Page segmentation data
****************************************

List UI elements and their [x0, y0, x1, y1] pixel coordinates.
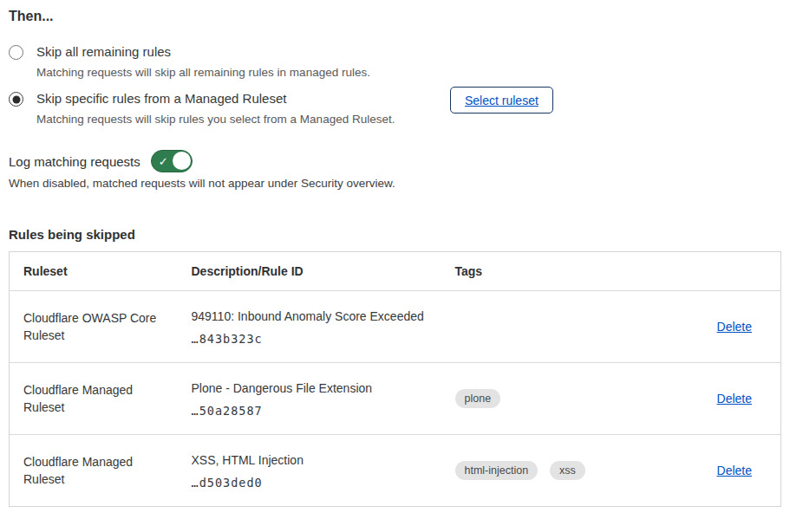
column-header-ruleset: Ruleset: [10, 252, 192, 291]
description-cell: Plone - Dangerous File Extension …50a285…: [192, 363, 455, 435]
tag-pill: xss: [550, 461, 585, 481]
table-row: Cloudflare Managed Ruleset Plone - Dange…: [10, 363, 781, 435]
column-header-tags: Tags: [455, 252, 685, 291]
delete-link[interactable]: Delete: [717, 320, 752, 334]
select-ruleset-button[interactable]: Select ruleset: [450, 87, 553, 114]
option-label[interactable]: Skip specific rules from a Managed Rules…: [36, 90, 395, 107]
column-header-description-rule-id: Description/Rule ID: [192, 252, 455, 291]
table-row: Cloudflare Managed Ruleset XSS, HTML Inj…: [10, 435, 781, 507]
then-heading: Then...: [9, 9, 54, 24]
tags-cell: [455, 291, 685, 363]
delete-link[interactable]: Delete: [717, 392, 752, 405]
delete-link[interactable]: Delete: [717, 464, 752, 477]
log-toggle-description: When disabled, matched requests will not…: [9, 177, 395, 190]
column-header-actions: [685, 252, 781, 291]
option-description: Matching requests will skip rules you se…: [36, 112, 395, 127]
option-text: Skip specific rules from a Managed Rules…: [36, 90, 395, 127]
action-cell: Delete: [685, 363, 781, 435]
option-description: Matching requests will skip all remainin…: [36, 65, 370, 80]
rule-id: …50a28587: [192, 404, 455, 418]
ruleset-cell: Cloudflare Managed Ruleset: [10, 435, 192, 507]
table-header-row: Ruleset Description/Rule ID Tags: [10, 252, 781, 291]
tags-cell: plone: [455, 363, 685, 435]
tags-cell: html-injection xss: [455, 435, 685, 507]
log-matching-requests-toggle[interactable]: ✓: [151, 150, 193, 172]
rules-being-skipped-heading: Rules being skipped: [9, 227, 135, 242]
rule-id: …d503ded0: [192, 476, 455, 490]
rule-id: …843b323c: [192, 332, 455, 346]
log-matching-requests-label: Log matching requests: [9, 154, 140, 169]
toggle-knob: [173, 152, 191, 170]
rule-description: XSS, HTML Injection: [192, 452, 455, 468]
radio-skip-all-remaining[interactable]: [9, 45, 23, 60]
log-matching-requests-row: Log matching requests ✓: [9, 150, 193, 172]
table-row: Cloudflare OWASP Core Ruleset 949110: In…: [10, 291, 781, 363]
rules-being-skipped-table: Ruleset Description/Rule ID Tags Cloudfl…: [9, 251, 781, 507]
action-cell: Delete: [685, 435, 781, 507]
description-cell: XSS, HTML Injection …d503ded0: [192, 435, 455, 507]
rule-description: Plone - Dangerous File Extension: [192, 380, 455, 396]
tag-pill: plone: [455, 389, 501, 409]
action-cell: Delete: [685, 291, 781, 363]
description-cell: 949110: Inbound Anomaly Score Exceeded ……: [192, 291, 455, 363]
radio-skip-specific[interactable]: [9, 92, 23, 107]
tag-pill: html-injection: [455, 461, 539, 481]
option-label[interactable]: Skip all remaining rules: [36, 43, 370, 61]
waf-rule-config-page: Then... Skip all remaining rules Matchin…: [0, 0, 790, 532]
option-text: Skip all remaining rules Matching reques…: [36, 43, 370, 80]
rule-description: 949110: Inbound Anomaly Score Exceeded: [192, 308, 455, 324]
check-icon: ✓: [159, 156, 168, 167]
option-skip-specific-rules: Skip specific rules from a Managed Rules…: [9, 90, 395, 127]
option-skip-all-remaining-rules: Skip all remaining rules Matching reques…: [9, 43, 370, 80]
ruleset-cell: Cloudflare Managed Ruleset: [10, 363, 192, 435]
ruleset-cell: Cloudflare OWASP Core Ruleset: [10, 291, 192, 363]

****************************************

**Assignment:** Scan the records above for lines with the word "from", then say how many there are, giving the number alone.

**Answer:** 3